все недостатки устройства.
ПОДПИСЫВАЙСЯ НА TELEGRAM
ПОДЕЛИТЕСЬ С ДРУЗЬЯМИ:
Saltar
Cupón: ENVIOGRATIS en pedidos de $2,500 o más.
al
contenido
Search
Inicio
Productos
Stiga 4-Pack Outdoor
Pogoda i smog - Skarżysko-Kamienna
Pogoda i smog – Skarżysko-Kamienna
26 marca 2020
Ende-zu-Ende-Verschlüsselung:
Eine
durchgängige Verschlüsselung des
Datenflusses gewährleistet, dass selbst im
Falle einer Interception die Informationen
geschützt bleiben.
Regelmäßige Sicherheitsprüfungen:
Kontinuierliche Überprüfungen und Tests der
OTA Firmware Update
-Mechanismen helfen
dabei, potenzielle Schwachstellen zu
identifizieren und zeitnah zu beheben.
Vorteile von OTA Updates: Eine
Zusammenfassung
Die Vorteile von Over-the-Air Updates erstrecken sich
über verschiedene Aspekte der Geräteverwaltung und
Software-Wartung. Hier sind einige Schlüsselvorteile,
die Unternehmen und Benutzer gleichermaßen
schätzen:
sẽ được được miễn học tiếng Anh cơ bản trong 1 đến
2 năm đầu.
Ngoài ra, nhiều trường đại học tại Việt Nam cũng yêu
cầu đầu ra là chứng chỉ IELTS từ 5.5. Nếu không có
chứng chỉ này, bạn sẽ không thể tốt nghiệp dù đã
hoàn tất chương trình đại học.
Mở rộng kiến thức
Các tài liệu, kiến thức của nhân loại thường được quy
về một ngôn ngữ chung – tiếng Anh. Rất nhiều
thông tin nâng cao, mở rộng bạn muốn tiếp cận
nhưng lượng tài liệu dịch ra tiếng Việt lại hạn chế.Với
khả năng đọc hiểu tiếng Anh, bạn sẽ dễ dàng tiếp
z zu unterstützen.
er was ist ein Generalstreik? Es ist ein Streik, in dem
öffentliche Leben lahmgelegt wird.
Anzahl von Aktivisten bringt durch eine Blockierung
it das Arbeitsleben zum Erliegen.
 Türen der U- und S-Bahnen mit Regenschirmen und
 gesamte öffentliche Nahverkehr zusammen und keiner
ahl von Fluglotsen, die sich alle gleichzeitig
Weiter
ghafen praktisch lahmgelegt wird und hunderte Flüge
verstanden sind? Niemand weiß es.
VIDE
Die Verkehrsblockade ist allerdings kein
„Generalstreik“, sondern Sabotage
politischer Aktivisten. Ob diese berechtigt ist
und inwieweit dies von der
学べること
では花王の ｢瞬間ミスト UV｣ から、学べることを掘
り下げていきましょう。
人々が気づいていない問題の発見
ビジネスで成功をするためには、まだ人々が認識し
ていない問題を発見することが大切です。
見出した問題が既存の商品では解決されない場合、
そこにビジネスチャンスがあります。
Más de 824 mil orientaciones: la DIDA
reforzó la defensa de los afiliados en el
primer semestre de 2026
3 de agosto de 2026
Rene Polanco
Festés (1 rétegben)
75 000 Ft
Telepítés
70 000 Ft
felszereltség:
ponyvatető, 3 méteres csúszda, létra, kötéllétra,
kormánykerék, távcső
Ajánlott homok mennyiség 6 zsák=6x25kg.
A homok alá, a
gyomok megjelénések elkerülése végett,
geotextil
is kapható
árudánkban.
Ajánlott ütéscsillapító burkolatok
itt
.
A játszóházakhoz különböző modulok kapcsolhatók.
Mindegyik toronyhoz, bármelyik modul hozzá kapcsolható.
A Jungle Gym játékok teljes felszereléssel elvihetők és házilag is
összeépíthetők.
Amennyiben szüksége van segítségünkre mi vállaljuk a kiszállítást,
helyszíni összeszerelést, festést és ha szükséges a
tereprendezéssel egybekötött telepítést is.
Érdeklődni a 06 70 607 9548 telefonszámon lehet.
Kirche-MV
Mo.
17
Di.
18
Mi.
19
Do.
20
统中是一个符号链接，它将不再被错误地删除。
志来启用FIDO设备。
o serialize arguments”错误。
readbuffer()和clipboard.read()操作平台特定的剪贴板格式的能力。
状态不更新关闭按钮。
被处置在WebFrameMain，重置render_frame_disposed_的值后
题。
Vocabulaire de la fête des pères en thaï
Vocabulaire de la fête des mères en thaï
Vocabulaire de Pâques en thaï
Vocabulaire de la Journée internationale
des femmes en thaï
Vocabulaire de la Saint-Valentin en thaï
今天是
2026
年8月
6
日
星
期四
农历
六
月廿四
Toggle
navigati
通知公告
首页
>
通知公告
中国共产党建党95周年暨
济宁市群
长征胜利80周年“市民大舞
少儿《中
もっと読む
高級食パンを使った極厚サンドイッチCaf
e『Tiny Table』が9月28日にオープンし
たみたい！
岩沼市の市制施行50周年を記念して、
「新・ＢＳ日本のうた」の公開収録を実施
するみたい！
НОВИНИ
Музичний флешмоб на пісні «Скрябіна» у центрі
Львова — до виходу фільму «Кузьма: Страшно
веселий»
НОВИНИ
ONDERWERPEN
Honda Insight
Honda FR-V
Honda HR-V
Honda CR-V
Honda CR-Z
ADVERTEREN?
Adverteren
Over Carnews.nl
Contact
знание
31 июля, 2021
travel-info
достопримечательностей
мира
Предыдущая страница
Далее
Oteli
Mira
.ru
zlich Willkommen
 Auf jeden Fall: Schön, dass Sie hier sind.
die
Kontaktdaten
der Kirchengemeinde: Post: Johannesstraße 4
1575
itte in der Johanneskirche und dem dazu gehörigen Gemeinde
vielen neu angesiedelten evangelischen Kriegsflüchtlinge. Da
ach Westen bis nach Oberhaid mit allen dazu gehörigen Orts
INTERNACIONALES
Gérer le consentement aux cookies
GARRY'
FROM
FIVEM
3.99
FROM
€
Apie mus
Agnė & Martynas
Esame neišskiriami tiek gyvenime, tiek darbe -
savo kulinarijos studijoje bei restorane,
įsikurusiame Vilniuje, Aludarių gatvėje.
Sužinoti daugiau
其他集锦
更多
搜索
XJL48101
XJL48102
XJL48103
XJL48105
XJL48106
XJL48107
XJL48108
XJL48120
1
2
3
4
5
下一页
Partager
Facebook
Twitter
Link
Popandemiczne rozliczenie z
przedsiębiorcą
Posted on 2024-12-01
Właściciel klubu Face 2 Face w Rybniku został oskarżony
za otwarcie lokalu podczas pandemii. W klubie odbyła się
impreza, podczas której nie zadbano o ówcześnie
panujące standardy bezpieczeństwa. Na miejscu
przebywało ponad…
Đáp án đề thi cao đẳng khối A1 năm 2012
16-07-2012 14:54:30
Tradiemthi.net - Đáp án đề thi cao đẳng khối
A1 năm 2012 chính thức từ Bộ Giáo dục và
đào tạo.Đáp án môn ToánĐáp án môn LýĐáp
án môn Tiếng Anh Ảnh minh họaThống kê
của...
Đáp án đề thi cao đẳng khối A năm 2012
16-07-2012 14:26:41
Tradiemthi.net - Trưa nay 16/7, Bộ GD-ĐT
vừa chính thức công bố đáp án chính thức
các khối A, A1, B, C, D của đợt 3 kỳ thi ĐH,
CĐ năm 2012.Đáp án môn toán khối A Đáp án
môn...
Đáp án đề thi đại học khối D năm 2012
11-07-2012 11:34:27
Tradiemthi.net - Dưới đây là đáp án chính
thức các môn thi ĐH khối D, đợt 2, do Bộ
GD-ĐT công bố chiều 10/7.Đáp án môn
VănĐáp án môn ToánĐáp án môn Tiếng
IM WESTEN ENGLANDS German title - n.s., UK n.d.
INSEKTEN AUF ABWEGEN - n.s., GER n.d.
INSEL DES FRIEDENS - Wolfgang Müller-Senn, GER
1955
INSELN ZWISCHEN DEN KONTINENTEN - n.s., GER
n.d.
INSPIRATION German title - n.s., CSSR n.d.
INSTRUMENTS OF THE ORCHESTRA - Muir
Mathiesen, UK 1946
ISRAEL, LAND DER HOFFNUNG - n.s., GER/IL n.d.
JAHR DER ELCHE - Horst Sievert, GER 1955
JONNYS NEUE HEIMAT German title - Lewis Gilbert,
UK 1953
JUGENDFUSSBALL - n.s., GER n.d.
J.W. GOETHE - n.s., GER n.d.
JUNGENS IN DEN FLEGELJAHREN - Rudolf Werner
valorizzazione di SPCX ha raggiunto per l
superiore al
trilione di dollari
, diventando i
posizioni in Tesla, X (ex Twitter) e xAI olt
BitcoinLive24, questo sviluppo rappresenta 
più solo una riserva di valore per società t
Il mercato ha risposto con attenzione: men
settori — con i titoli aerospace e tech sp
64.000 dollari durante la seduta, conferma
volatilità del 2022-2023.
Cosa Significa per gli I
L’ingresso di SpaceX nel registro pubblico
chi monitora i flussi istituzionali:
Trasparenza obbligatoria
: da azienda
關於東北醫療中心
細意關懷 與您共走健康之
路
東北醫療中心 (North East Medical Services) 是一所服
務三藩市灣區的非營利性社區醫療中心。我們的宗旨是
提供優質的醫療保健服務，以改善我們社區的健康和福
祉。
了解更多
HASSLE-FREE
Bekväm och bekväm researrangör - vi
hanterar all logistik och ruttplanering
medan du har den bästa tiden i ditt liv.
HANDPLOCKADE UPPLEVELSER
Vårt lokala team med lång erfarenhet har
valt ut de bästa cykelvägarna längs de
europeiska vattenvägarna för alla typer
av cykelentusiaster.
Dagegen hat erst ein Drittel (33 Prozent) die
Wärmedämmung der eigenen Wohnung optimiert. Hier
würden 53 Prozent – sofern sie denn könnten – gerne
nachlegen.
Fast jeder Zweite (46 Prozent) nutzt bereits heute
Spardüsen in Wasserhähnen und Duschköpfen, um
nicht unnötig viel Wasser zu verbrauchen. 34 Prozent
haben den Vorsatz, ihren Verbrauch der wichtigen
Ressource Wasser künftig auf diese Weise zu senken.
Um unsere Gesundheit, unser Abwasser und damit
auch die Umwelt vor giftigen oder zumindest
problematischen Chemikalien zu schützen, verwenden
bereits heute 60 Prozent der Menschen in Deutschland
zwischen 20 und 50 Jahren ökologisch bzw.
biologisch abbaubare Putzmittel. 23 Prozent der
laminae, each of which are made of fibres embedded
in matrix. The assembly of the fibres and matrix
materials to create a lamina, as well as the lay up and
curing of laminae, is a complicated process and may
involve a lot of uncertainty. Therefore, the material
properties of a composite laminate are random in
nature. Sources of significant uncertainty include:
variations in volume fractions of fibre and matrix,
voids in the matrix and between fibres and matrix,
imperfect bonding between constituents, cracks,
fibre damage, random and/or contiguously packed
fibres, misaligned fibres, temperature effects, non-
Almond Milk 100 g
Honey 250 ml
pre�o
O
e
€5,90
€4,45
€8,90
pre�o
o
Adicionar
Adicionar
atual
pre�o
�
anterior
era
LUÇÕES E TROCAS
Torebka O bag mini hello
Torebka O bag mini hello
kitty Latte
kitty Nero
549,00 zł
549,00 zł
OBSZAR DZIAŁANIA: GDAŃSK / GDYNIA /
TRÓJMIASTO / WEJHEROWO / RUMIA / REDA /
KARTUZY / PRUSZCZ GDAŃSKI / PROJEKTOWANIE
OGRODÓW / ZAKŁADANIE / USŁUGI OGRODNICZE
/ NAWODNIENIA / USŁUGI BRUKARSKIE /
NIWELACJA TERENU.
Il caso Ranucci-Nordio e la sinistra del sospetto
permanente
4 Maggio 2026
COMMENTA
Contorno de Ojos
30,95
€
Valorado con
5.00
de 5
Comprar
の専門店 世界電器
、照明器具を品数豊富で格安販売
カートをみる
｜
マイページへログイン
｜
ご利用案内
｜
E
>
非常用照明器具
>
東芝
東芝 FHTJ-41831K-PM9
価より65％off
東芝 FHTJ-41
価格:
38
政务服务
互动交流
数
——
**ASSIGNMENT:** Reproduce verbatim only this range: the first line of the material through the line that contains "über verschiedene Aspekte", inclusive.

**OUTPUT:**
все недостатки устройства.
ПОДПИСЫВАЙСЯ НА TELEGRAM
ПОДЕЛИТЕСЬ С ДРУЗЬЯМИ:
Saltar
Cupón: ENVIOGRATIS en pedidos de $2,500 o más.
al
contenido
Search
Inicio
Productos
Stiga 4-Pack Outdoor
Pogoda i smog - Skarżysko-Kamienna
Pogoda i smog – Skarżysko-Kamienna
26 marca 2020
Ende-zu-Ende-Verschlüsselung:
Eine
durchgängige Verschlüsselung des
Datenflusses gewährleistet, dass selbst im
Falle einer Interception die Informationen
geschützt bleiben.
Regelmäßige Sicherheitsprüfungen:
Kontinuierliche Überprüfungen und Tests der
OTA Firmware Update
-Mechanismen helfen
dabei, potenzielle Schwachstellen zu
identifizieren und zeitnah zu beheben.
Vorteile von OTA Updates: Eine
Zusammenfassung
Die Vorteile von Over-the-Air Updates erstrecken sich
über verschiedene Aspekte der Geräteverwaltung und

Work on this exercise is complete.